1. A system for presenting a visual representation of a computing system, comprising:

a matching engine that accesses a data store of patterns that can be used as composable design elements to map components of a computing system to a pattern; and

a visualizer that presents a graphical representation of the pattern mapped by the matching engine.

2. The system of claim 1, further comprising a monitor engine that discovers the components of the computing system.

3. The system of claim 2, further comprising a code matching engine that matches machine-interpretable code with the pattern.

4. The system of claim 3, further comprising a composition engine that enables construction of a computing component based on the pattern.

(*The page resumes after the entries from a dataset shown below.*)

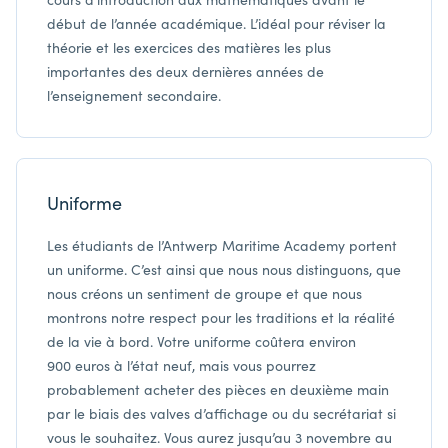
début de l’année académique. L’idéal pour réviser la
théorie et les exercices des matières les plus
importantes des deux dernières années de
l’enseignement secondaire.
Uniforme
Les étudiants de l’Antwerp Maritime Academy portent
un uniforme. C’est ainsi que nous nous distinguons, que
nous créons un sentiment de groupe et que nous
montrons notre respect pour les traditions et la réalité
de la vie à bord. Votre uniforme coûtera environ
900 euros à l’état neuf, mais vous pourrez
probablement acheter des pièces en deuxième main
par le biais des valves d’affichage ou du secrétariat si
vous le souhaitez. Vous aurez jusqu’au 3 novembre au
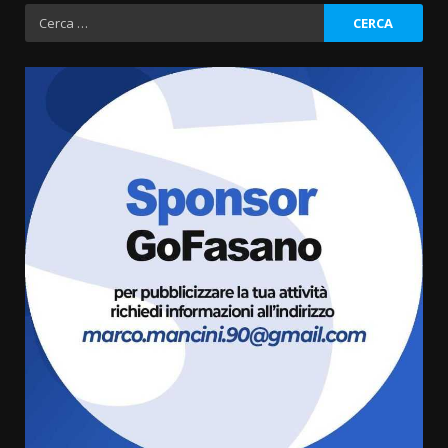
Ricerca
per:
La Banda Città di Fasano apre
ufficialmente la Festa di
Savelletri
8 Agosto 2026 11:00
3
Savelletri in festa, domani sera
grande spettacolo con Uccio De
Santis
8 Agosto 2026 07:30
4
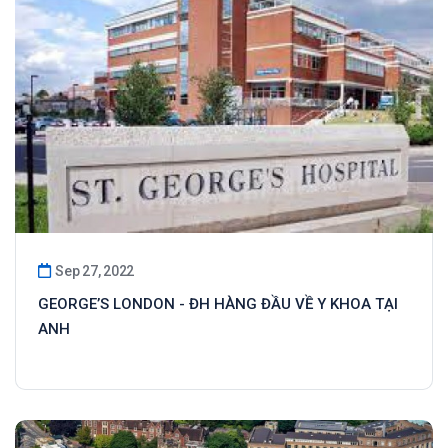
Sep 27, 2022
GEORGE’S LONDON - ĐH HÀNG ĐẦU VỀ Y KHOA TẠI
ANH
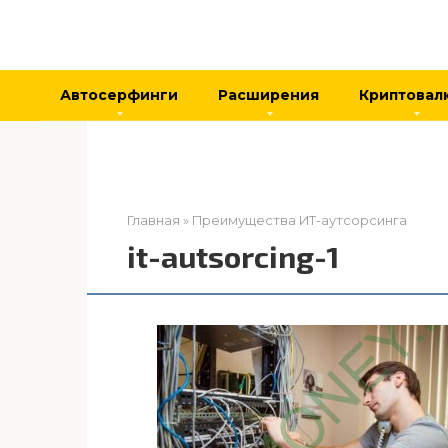
Перейти
к
контенту
Автосерфинги
Расширения
Криптовал
Главная
»
Преимущества ИТ-аутсорсинга
it-autsorcing-1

5. The system of claim 4, further comprising a testing module that tests a constructed pattern-based computing component.

6. The system of claim 5, further comprising a security module that tests security aspects of the constructed pattern-based computing component.

7. The system of claim 6, further comprising a measurement module that gathers metrics for the constructed pattern-based computing component.

8. The system of claim 7, further comprising a view module that provides a view of the constructed pattern-based computing component based on at least one of an architecture view, a services view, and a pattern view.

9. A method for visually representing components of a computing system, comprising:

matching a pattern definition to a component of a computing system; and

graphically depicting a representation of the matched pattern definition for presentation to a user.

10. The method of claim 9, further comprising discovering the component of the computing system that can be matched to the pattern definition.

11. The method of claim 10, further comprising matching source code with the pattern.

12. The method of claim 11, further comprising constructing a second computing component by using a second pattern definition as a composable design element.

13. The method of claim 12, further comprising testing the second computing component.

14. The method of claim 13, further comprising evaluating security aspects of the second computing component.

15. A system for visually representing components of a computing system, comprising:

means for matching a pattern definition to a component of a computing system; and

means for graphically depicting a representation of the matched pattern definition for presentation to a user.

16. The system of claim 15, further comprising means for discovering the component of the computing system.

17. The system of claim 16, further comprising means for matching source code with the pattern.

18. The system of claim 17, further comprising means for constructing a second computing component by using a second pattern definition as a composable design element.

19. The system of claim 18, further comprising means for testing the second computing component.

20. The system of claim 19, further comprising means for evaluating security aspects of the second computing component.